#### Exercise aim
Transcribe the entire listing, keeping each word as it is.

#### Records supplied
──────────
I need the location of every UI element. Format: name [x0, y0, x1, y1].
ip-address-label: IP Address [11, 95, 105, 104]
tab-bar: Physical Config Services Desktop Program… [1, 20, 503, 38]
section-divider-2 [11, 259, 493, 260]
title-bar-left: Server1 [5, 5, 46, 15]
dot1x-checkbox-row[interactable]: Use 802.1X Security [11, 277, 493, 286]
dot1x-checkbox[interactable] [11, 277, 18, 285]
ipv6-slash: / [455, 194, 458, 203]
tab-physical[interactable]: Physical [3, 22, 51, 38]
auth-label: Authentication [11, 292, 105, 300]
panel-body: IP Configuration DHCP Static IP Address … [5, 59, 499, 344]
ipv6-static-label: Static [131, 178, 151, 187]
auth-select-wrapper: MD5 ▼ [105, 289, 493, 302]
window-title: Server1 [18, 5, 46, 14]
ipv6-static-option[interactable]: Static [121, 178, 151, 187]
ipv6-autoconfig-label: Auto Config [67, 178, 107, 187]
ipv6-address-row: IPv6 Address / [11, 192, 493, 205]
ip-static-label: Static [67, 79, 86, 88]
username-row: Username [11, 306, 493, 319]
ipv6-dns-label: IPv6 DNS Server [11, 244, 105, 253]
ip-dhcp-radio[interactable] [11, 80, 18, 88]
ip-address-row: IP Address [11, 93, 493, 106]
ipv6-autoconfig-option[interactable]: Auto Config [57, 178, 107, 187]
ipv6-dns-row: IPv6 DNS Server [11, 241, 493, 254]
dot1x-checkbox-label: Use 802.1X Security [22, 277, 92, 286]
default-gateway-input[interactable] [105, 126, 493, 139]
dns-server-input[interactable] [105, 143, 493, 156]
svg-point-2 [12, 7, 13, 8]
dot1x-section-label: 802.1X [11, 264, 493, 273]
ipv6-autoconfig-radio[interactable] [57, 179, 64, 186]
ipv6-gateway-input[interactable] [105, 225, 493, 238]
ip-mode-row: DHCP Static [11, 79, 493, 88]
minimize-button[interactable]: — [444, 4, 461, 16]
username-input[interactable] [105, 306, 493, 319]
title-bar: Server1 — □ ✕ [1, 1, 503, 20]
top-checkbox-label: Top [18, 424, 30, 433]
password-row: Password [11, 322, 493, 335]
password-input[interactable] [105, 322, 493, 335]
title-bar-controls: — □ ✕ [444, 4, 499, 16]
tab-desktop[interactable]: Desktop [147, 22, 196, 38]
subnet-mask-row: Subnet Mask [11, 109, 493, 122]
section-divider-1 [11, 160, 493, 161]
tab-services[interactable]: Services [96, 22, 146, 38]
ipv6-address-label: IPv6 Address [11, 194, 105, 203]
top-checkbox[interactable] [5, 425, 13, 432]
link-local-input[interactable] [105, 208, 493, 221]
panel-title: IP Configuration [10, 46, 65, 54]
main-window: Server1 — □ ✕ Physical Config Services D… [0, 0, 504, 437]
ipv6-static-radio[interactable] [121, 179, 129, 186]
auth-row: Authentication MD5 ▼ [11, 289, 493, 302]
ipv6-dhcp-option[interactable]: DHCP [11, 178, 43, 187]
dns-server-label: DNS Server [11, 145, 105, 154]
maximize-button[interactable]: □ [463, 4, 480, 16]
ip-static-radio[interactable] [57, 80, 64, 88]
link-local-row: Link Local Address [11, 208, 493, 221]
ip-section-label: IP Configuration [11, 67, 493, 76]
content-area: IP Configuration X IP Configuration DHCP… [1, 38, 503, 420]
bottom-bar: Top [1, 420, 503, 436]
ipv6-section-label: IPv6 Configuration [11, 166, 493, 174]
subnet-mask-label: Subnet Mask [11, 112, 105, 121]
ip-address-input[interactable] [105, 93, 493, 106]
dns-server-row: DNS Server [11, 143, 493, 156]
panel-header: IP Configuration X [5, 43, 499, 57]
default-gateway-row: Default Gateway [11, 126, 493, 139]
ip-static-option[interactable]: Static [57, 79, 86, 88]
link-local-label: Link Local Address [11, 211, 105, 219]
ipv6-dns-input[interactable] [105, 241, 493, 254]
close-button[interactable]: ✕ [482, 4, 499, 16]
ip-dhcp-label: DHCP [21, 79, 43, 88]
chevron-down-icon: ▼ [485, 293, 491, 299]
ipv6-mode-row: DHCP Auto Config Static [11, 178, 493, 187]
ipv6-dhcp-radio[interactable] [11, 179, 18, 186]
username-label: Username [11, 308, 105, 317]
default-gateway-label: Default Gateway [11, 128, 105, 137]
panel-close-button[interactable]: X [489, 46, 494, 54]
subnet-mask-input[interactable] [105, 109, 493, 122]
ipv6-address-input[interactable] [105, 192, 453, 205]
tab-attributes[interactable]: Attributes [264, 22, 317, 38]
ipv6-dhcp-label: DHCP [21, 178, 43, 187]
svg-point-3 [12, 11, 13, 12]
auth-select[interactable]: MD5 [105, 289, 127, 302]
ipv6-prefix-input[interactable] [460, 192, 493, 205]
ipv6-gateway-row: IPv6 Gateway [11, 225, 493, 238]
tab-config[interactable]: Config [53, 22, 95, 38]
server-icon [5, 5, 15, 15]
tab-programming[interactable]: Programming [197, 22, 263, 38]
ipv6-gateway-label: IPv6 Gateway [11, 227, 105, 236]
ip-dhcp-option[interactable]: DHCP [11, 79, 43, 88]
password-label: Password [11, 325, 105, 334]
──────────
#### Exercise result
I need the location of every UI element. Format: name [x0, y0, x1, y1].
ip-address-label: IP Address [11, 95, 105, 104]
tab-bar: Physical Config Services Desktop Program… [1, 20, 503, 38]
section-divider-2 [11, 259, 493, 260]
title-bar-left: Server1 [5, 5, 46, 15]
dot1x-checkbox-row[interactable]: Use 802.1X Security [11, 277, 493, 286]
dot1x-checkbox[interactable] [11, 277, 18, 285]
ipv6-slash: / [455, 194, 458, 203]
tab-physical[interactable]: Physical [3, 22, 51, 38]
auth-label: Authentication [11, 292, 105, 300]
panel-body: IP Configuration DHCP Static IP Address … [5, 59, 499, 344]
ipv6-static-label: Static [131, 178, 151, 187]
auth-select-wrapper: MD5 ▼ [105, 289, 493, 302]
window-title: Server1 [18, 5, 46, 14]
ipv6-static-option[interactable]: Static [121, 178, 151, 187]
ipv6-autoconfig-label: Auto Config [67, 178, 107, 187]
ipv6-address-row: IPv6 Address / [11, 192, 493, 205]
ip-static-label: Static [67, 79, 86, 88]
username-row: Username [11, 306, 493, 319]
ipv6-dns-label: IPv6 DNS Server [11, 244, 105, 253]
ip-dhcp-radio[interactable] [11, 80, 18, 88]
ip-address-row: IP Address [11, 93, 493, 106]
ipv6-autoconfig-option[interactable]: Auto Config [57, 178, 107, 187]
ipv6-dns-row: IPv6 DNS Server [11, 241, 493, 254]
dot1x-checkbox-label: Use 802.1X Security [22, 277, 92, 286]
default-gateway-input[interactable] [105, 126, 493, 139]
dns-server-input[interactable] [105, 143, 493, 156]
svg-point-2 [12, 7, 13, 8]
dot1x-section-label: 802.1X [11, 264, 493, 273]
ipv6-autoconfig-radio[interactable] [57, 179, 64, 186]
ipv6-gateway-input[interactable] [105, 225, 493, 238]
ip-mode-row: DHCP Static [11, 79, 493, 88]
minimize-button[interactable]: — [444, 4, 461, 16]
username-input[interactable] [105, 306, 493, 319]
title-bar: Server1 — □ ✕ [1, 1, 503, 20]
top-checkbox-label: Top [18, 424, 30, 433]
password-row: Password [11, 322, 493, 335]
password-input[interactable] [105, 322, 493, 335]
title-bar-controls: — □ ✕ [444, 4, 499, 16]
tab-desktop[interactable]: Desktop [147, 22, 196, 38]
subnet-mask-row: Subnet Mask [11, 109, 493, 122]
section-divider-1 [11, 160, 493, 161]
tab-services[interactable]: Services [96, 22, 146, 38]
ipv6-address-label: IPv6 Address [11, 194, 105, 203]
top-checkbox[interactable] [5, 425, 13, 432]
link-local-input[interactable] [105, 208, 493, 221]
panel-title: IP Configuration [10, 46, 65, 54]
main-window: Server1 — □ ✕ Physical Config Services D… [0, 0, 504, 437]
ipv6-static-radio[interactable] [121, 179, 129, 186]
auth-row: Authentication MD5 ▼ [11, 289, 493, 302]
ipv6-dhcp-option[interactable]: DHCP [11, 178, 43, 187]
dns-server-label: DNS Server [11, 145, 105, 154]
maximize-button[interactable]: □ [463, 4, 480, 16]
ip-static-radio[interactable] [57, 80, 64, 88]
link-local-row: Link Local Address [11, 208, 493, 221]
ip-section-label: IP Configuration [11, 67, 493, 76]
content-area: IP Configuration X IP Configuration DHCP… [1, 38, 503, 420]
bottom-bar: Top [1, 420, 503, 436]
ipv6-section-label: IPv6 Configuration [11, 166, 493, 174]
subnet-mask-label: Subnet Mask [11, 112, 105, 121]
ip-address-input[interactable] [105, 93, 493, 106]
dns-server-row: DNS Server [11, 143, 493, 156]
panel-header: IP Configuration X [5, 43, 499, 57]
default-gateway-row: Default Gateway [11, 126, 493, 139]
ip-static-option[interactable]: Static [57, 79, 86, 88]
link-local-label: Link Local Address [11, 211, 105, 219]
ipv6-dns-input[interactable] [105, 241, 493, 254]
close-button[interactable]: ✕ [482, 4, 499, 16]
ip-dhcp-label: DHCP [21, 79, 43, 88]
chevron-down-icon: ▼ [485, 293, 491, 299]
ipv6-mode-row: DHCP Auto Config Static [11, 178, 493, 187]
ipv6-dhcp-radio[interactable] [11, 179, 18, 186]
username-label: Username [11, 308, 105, 317]
default-gateway-label: Default Gateway [11, 128, 105, 137]
panel-close-button[interactable]: X [489, 46, 494, 54]
subnet-mask-input[interactable] [105, 109, 493, 122]
ipv6-address-input[interactable] [105, 192, 453, 205]
tab-attributes[interactable]: Attributes [264, 22, 317, 38]
ipv6-dhcp-label: DHCP [21, 178, 43, 187]
svg-point-3 [12, 11, 13, 12]
auth-select[interactable]: MD5 [105, 289, 127, 302]
ipv6-prefix-input[interactable] [460, 192, 493, 205]
ipv6-gateway-row: IPv6 Gateway [11, 225, 493, 238]
tab-config[interactable]: Config [53, 22, 95, 38]
server-icon [5, 5, 15, 15]
tab-programming[interactable]: Programming [197, 22, 263, 38]
ipv6-gateway-label: IPv6 Gateway [11, 227, 105, 236]
ip-dhcp-option[interactable]: DHCP [11, 79, 43, 88]
password-label: Password [11, 325, 105, 334]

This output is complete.